> _WORK REQUEST_
Please keep the pictures out and write out exactly the lines from the first in the data below through the one containing "images) without our consent.", both included.

> _MATERIAL TO PROCESS_
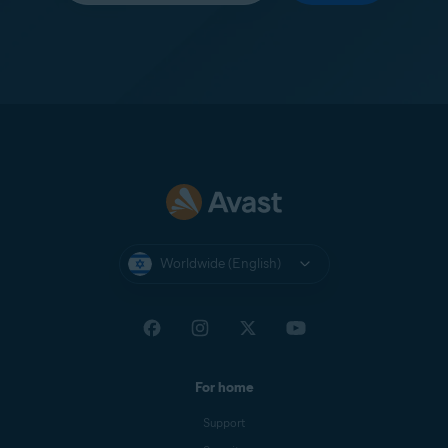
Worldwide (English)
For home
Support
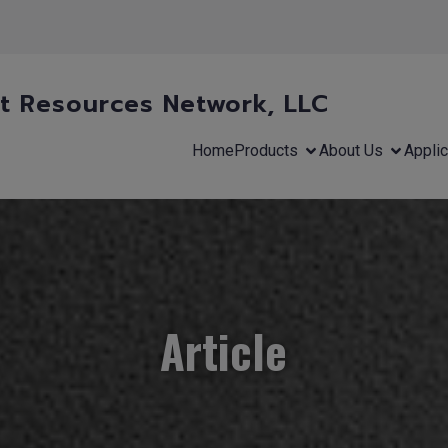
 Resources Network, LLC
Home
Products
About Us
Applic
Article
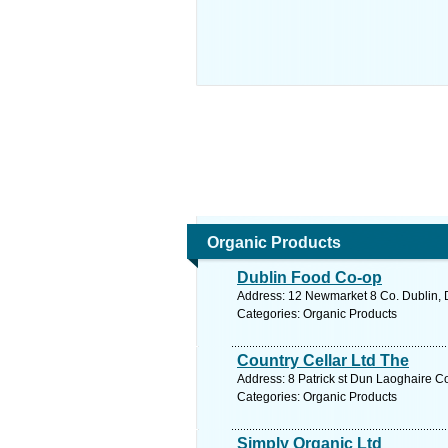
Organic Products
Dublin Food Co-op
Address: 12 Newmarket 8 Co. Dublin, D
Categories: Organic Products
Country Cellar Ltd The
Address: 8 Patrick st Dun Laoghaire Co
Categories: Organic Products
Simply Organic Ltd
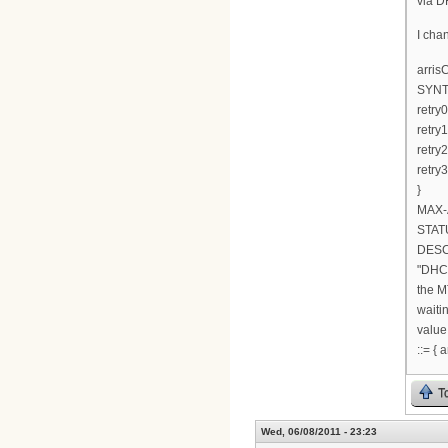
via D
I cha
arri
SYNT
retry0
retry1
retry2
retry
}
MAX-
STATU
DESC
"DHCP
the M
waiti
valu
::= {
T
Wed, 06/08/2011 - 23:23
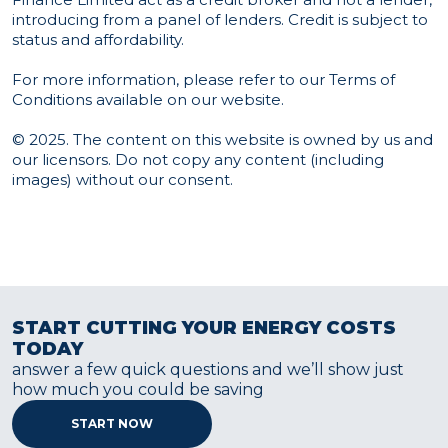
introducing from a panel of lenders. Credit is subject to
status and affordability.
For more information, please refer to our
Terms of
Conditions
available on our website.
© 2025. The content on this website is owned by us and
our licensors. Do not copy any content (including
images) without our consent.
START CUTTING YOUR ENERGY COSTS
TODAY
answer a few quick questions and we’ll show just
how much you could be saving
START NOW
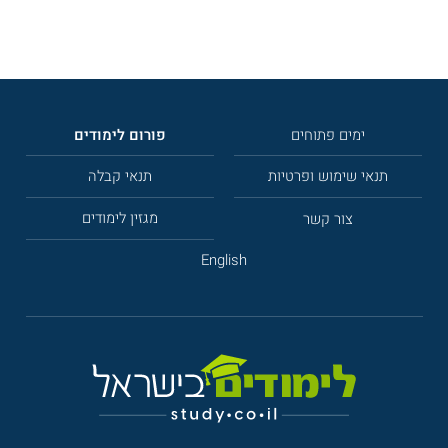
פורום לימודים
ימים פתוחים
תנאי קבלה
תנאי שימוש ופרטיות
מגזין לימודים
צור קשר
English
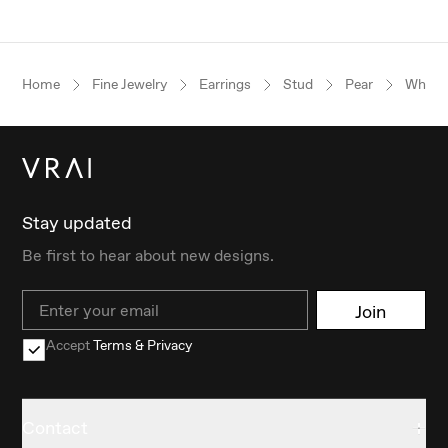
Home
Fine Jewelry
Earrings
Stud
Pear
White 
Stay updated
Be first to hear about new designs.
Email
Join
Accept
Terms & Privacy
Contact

> _RESPONSE BELOW_
Worldwide (English)
For home
Support
 Resources Network, LLC
Home
Products
About Us
Applic
Article
Organic Products
Dublin Food Co-op
Address: 12 Newmarket 8 Co. Dublin, D
Categories: Organic Products
Country Cellar Ltd The
Address: 8 Patrick st Dun Laoghaire Co
Categories: Organic Products
Simply Organic Ltd
via D
I cha
arri
SYNT
retry0
retry1
retry2
retry
}
MAX-
STATU
DESC
"DHCP
the M
waiti
valu
::= {
T
Wed, 06/08/2011 - 23:23
introducing from a panel of lenders. Credit is subject to
status and affordability.
For more information, please refer to our
Terms of
Conditions
available on our website.
© 2025. The content on this website is owned by us and
our licensors. Do not copy any content (including
images) without our consent.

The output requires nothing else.